(Stored items)
= Beginning of Section =
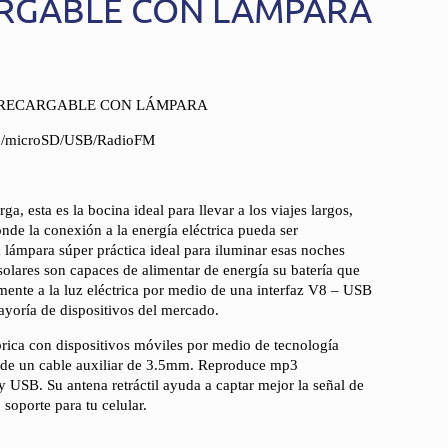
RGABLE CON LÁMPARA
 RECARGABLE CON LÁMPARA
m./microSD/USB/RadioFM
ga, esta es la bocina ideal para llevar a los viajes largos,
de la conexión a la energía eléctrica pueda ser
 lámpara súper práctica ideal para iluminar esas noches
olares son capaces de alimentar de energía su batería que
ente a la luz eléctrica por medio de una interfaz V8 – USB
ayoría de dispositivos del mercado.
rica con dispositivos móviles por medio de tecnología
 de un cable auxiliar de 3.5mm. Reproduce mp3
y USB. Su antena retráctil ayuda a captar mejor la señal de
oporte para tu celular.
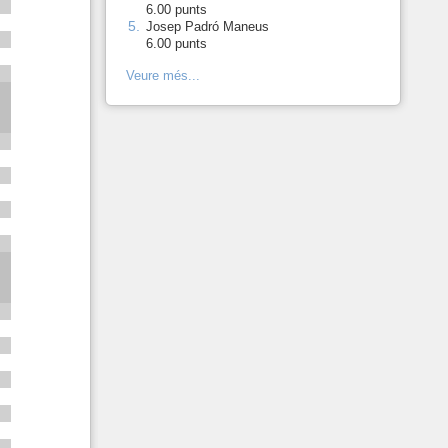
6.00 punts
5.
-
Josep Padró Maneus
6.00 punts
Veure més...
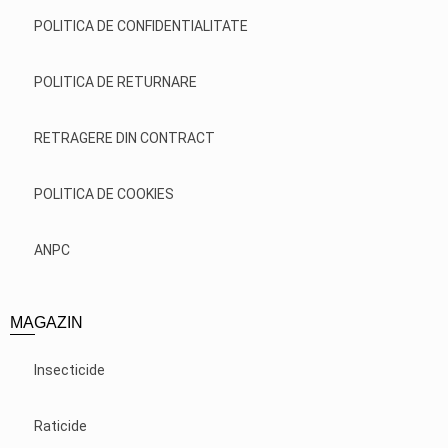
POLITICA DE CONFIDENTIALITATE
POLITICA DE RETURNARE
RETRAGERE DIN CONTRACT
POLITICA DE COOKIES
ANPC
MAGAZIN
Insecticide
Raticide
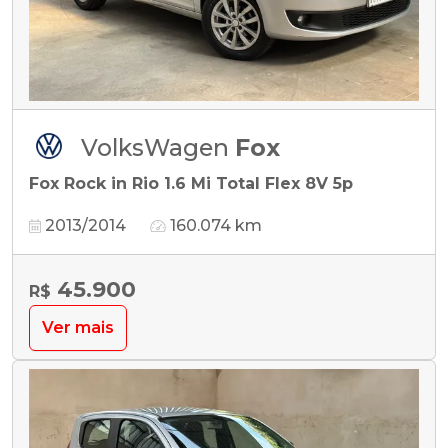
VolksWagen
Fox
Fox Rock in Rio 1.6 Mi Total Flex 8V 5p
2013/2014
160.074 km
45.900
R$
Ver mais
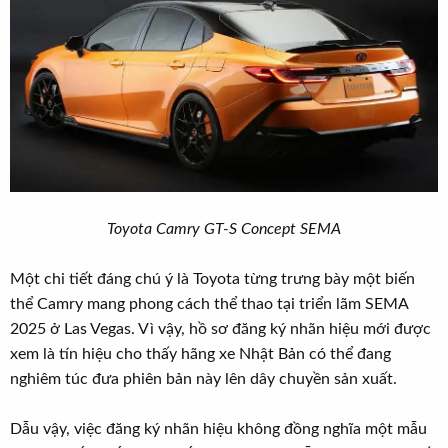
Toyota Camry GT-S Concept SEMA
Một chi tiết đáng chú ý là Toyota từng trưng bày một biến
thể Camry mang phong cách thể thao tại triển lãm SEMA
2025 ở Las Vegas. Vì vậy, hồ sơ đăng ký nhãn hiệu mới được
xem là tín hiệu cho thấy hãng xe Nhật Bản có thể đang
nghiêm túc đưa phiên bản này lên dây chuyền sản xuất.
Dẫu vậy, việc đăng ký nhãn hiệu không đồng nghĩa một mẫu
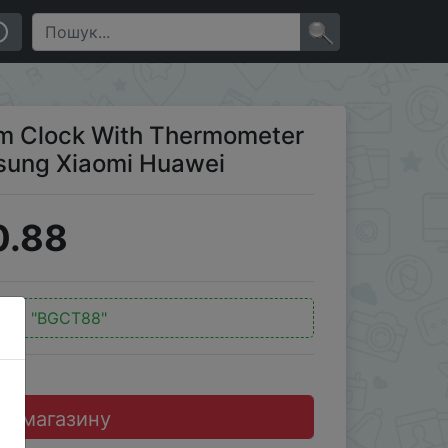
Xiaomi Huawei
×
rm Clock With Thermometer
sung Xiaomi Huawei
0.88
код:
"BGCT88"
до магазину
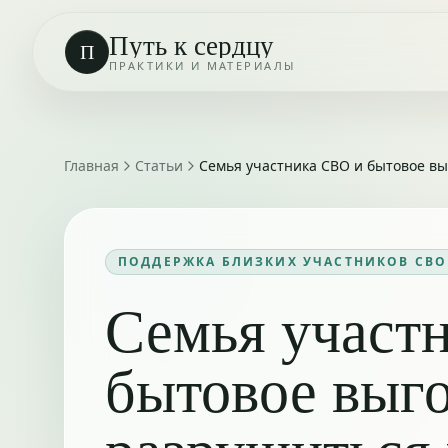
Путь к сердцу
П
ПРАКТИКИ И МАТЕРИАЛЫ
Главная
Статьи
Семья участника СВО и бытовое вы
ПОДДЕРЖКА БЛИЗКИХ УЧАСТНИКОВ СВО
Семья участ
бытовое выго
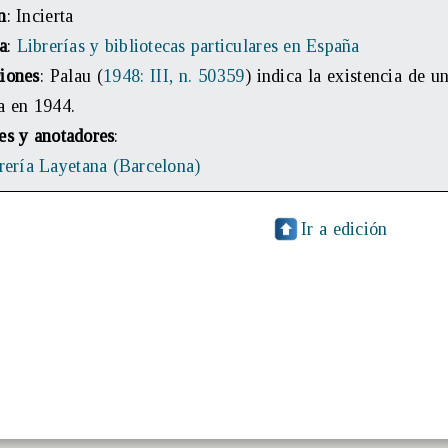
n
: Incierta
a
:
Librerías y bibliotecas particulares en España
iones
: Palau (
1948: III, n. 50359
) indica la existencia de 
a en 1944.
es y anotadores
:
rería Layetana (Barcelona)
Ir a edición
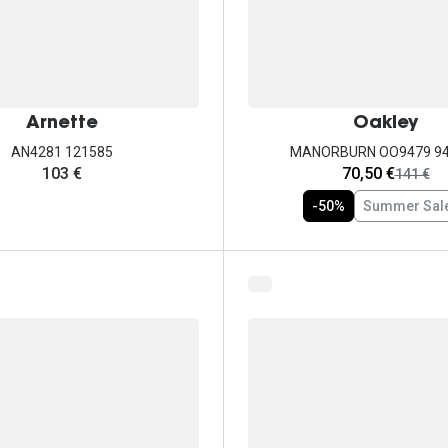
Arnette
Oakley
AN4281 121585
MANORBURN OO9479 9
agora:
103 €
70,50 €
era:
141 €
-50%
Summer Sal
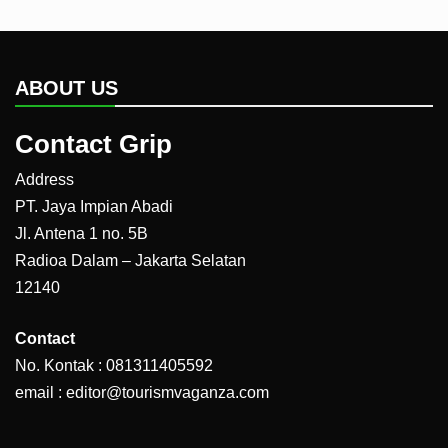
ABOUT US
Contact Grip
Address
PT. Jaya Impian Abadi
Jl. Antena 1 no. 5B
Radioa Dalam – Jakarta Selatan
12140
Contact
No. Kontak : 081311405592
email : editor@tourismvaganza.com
= End of Section =
Task to carry out: Each line of the data that has the string "POLITICA" should be returned.

Result for this exercise:
POLITICA DE CONFIDENTIALITATE
POLITICA DE RETURNARE
POLITICA DE COOKIES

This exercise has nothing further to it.